# growing HC emerge in a large tank



## inkslinger (Jan 1, 2005)

I was think of growing HC emerge in a 110g tank 60x18x24, I have ECO Complete 6 inches in the back and 2.5 in the front . The HC will be for the front only of the tank. I have a canopy with 3 pairs of t5 HO's 54w , 
I'm not plan on running all 3 but maybe 1 pair 3 hr each or should I just use the pair that's over the front and for how long should the lights be on?

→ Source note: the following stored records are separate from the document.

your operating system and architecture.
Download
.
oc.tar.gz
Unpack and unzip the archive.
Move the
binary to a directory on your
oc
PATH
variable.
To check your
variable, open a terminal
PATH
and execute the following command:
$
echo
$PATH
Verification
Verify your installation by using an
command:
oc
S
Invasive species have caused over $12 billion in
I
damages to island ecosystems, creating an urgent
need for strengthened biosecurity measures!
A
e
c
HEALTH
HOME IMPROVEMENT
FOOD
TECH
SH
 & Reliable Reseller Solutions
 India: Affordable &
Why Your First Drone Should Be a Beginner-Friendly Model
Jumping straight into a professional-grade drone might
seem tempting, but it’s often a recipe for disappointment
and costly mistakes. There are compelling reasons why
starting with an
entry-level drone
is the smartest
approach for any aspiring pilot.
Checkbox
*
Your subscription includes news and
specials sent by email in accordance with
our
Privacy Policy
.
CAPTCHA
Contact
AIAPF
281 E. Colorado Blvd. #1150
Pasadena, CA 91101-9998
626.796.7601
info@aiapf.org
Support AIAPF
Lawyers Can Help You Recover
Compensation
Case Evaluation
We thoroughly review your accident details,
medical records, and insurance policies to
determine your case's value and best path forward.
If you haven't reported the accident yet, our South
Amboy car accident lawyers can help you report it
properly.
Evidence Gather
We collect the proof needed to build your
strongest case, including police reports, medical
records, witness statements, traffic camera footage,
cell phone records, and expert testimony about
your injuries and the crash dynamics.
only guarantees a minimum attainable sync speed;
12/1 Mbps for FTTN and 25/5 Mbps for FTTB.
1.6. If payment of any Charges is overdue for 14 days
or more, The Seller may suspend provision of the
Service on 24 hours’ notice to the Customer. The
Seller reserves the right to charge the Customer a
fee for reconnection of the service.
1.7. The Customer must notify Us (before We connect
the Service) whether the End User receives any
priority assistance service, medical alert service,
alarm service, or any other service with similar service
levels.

Big tank should I add a foggier to every thing moist?


----------



## saint (Feb 17, 2010)

I did the dry start method (DSM) on my 2footer with HC but my set up is a iwagumi so the HC was everywhere lol

I misted the tank with a spray bottle and covered the top so the moisture couldnt escape 
I uncovered the top a little at night to let freash air in

I didnt have to mist alot because the moisture would stay in the tank (it looked foggy)

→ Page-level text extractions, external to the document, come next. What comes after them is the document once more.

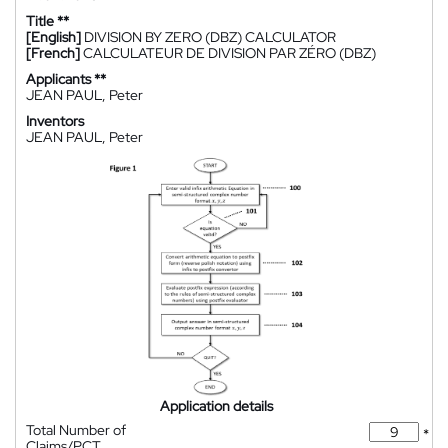
Title **
[English]
DIVISION BY ZERO (DBZ) CALCULATOR
[French]
CALCULATEUR DE DIVISION PAR ZÉRO (DBZ)
Applicants **
JEAN PAUL, Peter
Inventors
JEAN PAUL, Peter
Application details
Total Number of
*
Claims/PCT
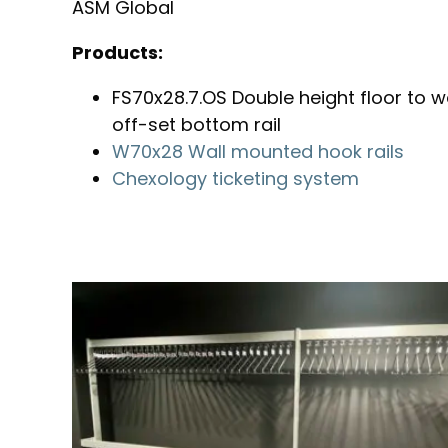
ASM Global
Products:
FS70x28.7.OS Double height floor to wal
off-set bottom rail
W70x28 Wall mounted hook rails
Chexology ticketing system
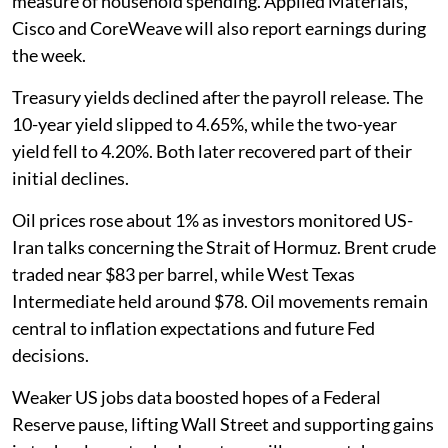
measure of household spending. Applied Materials,
Cisco and CoreWeave will also report earnings during
the week.
Treasury yields declined after the payroll release. The
10-year yield slipped to 4.65%, while the two-year
yield fell to 4.20%. Both later recovered part of their
initial declines.
Oil prices rose about 1% as investors monitored US-
Iran talks concerning the Strait of Hormuz. Brent crude
traded near $83 per barrel, while West Texas
Intermediate held around $78. Oil movements remain
central to inflation expectations and future Fed
decisions.
Weaker US jobs data boosted hopes of a Federal
Reserve pause, lifting Wall Street and supporting gains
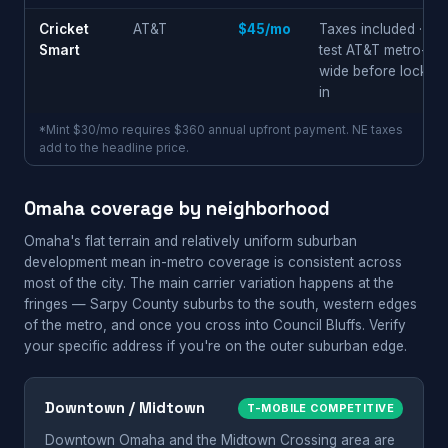
Cricket
AT&T
$45/mo
Taxes included ·
Smart
test AT&T metro-
wide before locking
in
*Mint $30/mo requires $360 annual upfront payment. NE taxes
add to the headline price.
Omaha coverage by neighborhood
Omaha's flat terrain and relatively uniform suburban
development mean in-metro coverage is consistent across
most of the city. The main carrier variation happens at the
fringes — Sarpy County suburbs to the south, western edges
of the metro, and once you cross into Council Bluffs. Verify
your specific address if you're on the outer suburban edge.
Downtown / Midtown
T-MOBILE COMPETITIVE
Downtown Omaha and the Midtown Crossing area are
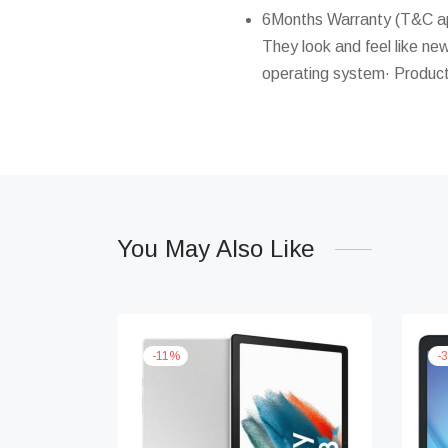
6Months Warranty (T&C app
They look and feel like new
operating system· Product
You May Also Like
-
11
%
-
3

I had 4x24w T5HO running for 12-13 hours a day and it grew really quick for me

one suggestion when spraying (misting) dont let the water level get too high, cause when i misted mine and the water settled it was just above the HC at the front and the HC didnt grow as quick or thick as it did at the back

This is how mine turned out
1 week after planting









2 weeks









4-5 weeks and filled


----------



## kwokwok (Aug 13, 2010)

looks wonderful saints!.. will try to have the same patience with my front lawn of hc~ =)


----------